“Ascoltami attentamente: non alzare lo sguardo. Ti stanno osservando. Vedi quello sconosciuto seduto di fronte a te che sembra parlare al telefono? In realtà ti sta fotografando. E non è tutto. Durante quella colazione di lavoro della settimana scorsa, quando hai fatto quella battutaccia sul capo, un collega stava registrando tutto quello che dicevi con il suo telefono, che era appoggiato sul tavolo. Più tardi, al ristorante, mentre facevi il filo alla cameriera, qualcuno riprendeva l’intera scena“.
Così inizia l’articolo scritto dal nostro Nick Bilton (autore di Io vivo nel futuro, pubblicato da Codice nel 2011) per il New York Times e pubblicato sul numero di Internazionale appena uscito in edicola. Dobbiamo rassegnarci ad un mondo che, popolato da possessori di smartphone (sempre più smartphone, ovunque), diventa una piazza virtuale in cui chiunque ci può riprendere, fotografare, registrare, in cui le nostre mosse sono completamente spiabili e riferibili, in cui l’estraneo che c’incontra per esempio in treno può farci una foto e caricarla sul suo profilo Facebook solo perché trova carine le nostre scarpe, o sciocca la rivista che leggiamo, e deve gridarlo ai suoi contatti, dire: sto viaggiando seduto accanto a una ragazza che legge una rivista da sciocchi, non c’è davvero più religione.

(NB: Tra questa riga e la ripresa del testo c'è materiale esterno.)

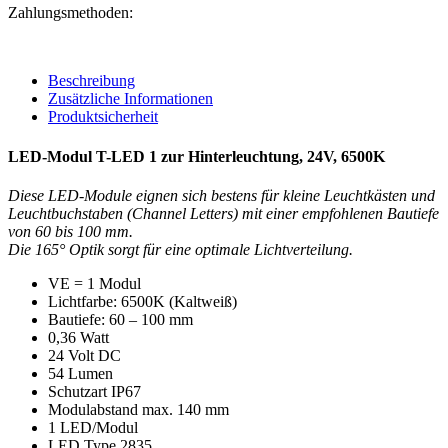
Zahlungsmethoden:
Beschreibung
Zusätzliche Informationen
Produktsicherheit
LED-Modul T-LED 1 zur Hinterleuchtung, 24V, 6500K
Diese LED-Module eignen sich bestens für kleine Leuchtkästen und
Leuchtbuchstaben (Channel Letters) mit einer empfohlenen Bautiefe
von 60 bis 100 mm.
Die 165° Optik sorgt für eine optimale Lichtverteilung.
VE = 1 Modul
Lichtfarbe: 6500K (Kaltweiß)
Bautiefe: 60 – 100 mm
0,36 Watt
24 Volt DC
54 Lumen
Schutzart IP67
Modulabstand max. 140 mm
1 LED/Modul
LED Type 2835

Prima o poi, continua Bilton, le case produttrici saranno costrette a inventare software capaci di captare la tecnologia invasiva e di proteggerci: sensori che disattivino le fotocamere dei telefonini, collane che emanino onde in grado di rendere innocui i registratori, e così via.
Per forza, conclude: “Credo che una delle più grandi sfide del nostro tempo sia riuscire a proteggere la nostra privacy, così fondamentale per la democrazia, dalla tecnologia“.